--- ABOUT THIS EXERCISE ---
Copy nothing but the lines below, from the one with "ARTIKEL POPULER" through the one with "產的時尚化，未來中藝定期陳列及推出融合宋", exactly as written; no pictures should appear.

--- RECORD SET ---
======

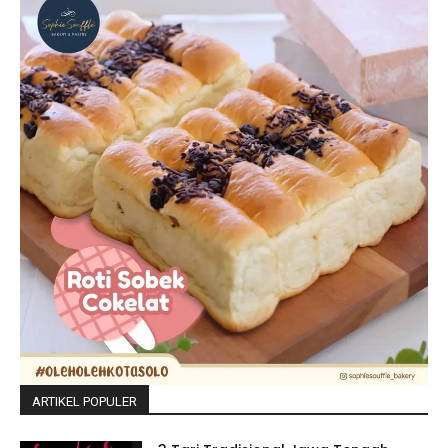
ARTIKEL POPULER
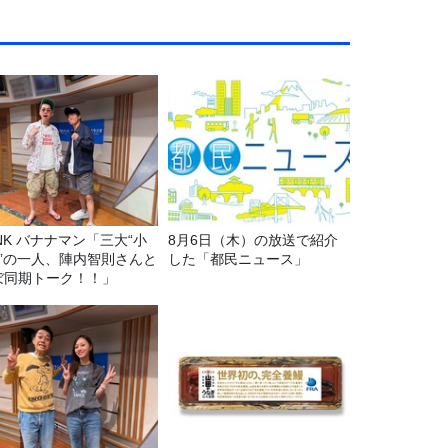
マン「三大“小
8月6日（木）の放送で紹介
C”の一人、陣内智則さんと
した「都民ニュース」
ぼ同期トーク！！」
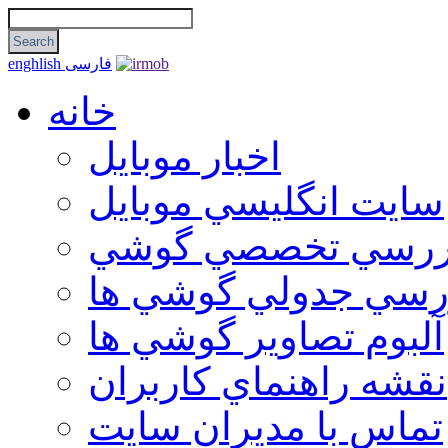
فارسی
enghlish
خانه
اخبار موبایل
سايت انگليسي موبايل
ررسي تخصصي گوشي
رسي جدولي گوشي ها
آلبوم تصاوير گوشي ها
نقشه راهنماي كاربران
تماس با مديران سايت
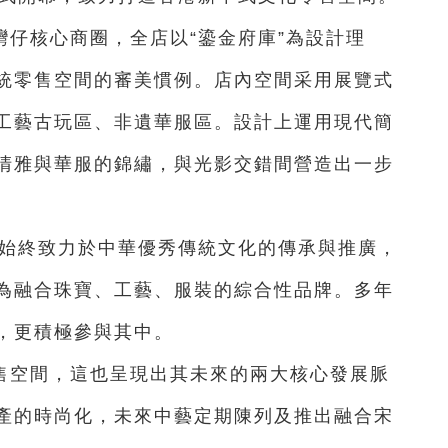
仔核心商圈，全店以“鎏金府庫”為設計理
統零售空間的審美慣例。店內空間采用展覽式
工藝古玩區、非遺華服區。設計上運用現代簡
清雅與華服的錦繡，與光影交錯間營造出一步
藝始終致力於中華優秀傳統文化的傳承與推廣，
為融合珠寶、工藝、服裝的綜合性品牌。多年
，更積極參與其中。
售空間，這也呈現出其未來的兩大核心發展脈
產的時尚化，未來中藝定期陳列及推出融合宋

======

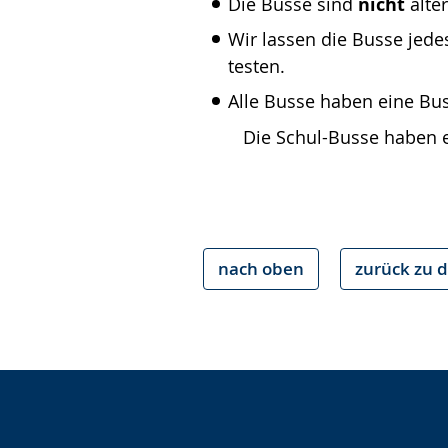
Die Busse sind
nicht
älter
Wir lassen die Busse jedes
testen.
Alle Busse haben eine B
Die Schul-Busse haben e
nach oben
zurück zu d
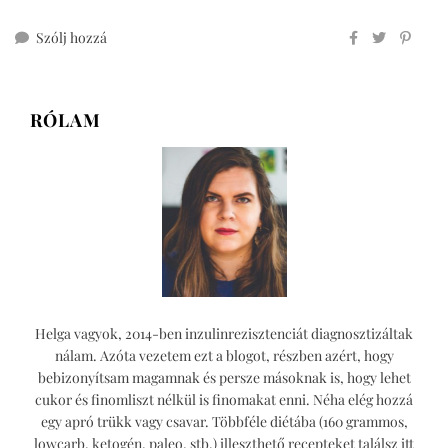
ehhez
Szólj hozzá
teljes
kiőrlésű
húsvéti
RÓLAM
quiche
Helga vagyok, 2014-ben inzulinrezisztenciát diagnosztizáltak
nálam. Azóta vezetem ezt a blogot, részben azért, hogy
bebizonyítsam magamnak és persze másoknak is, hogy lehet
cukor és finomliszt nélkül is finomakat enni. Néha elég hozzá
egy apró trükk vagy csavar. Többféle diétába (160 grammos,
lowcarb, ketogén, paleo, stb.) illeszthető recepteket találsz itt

======

--- RESULT BELOW ---
ARTIKEL POPULER
マン「三大“小
8月6日（木）の放送で紹介
C”の一人、陣内智則さんと
した「都民ニュース」
ぼ同期トーク！！」
فارسی
enghlish
خانه
اخبار موبایل
سايت انگليسي موبايل
ررسي تخصصي گوشي
رسي جدولي گوشي ها
آلبوم تصاوير گوشي ها
نقشه راهنماي كاربران
تماس با مديران سايت
仔核心商圈，全店以“鎏金府庫”為設計理
統零售空間的審美慣例。店內空間采用展覽式
工藝古玩區、非遺華服區。設計上運用現代簡
清雅與華服的錦繡，與光影交錯間營造出一步
藝始終致力於中華優秀傳統文化的傳承與推廣，
為融合珠寶、工藝、服裝的綜合性品牌。多年
，更積極參與其中。
售空間，這也呈現出其未來的兩大核心發展脈
產的時尚化，未來中藝定期陳列及推出融合宋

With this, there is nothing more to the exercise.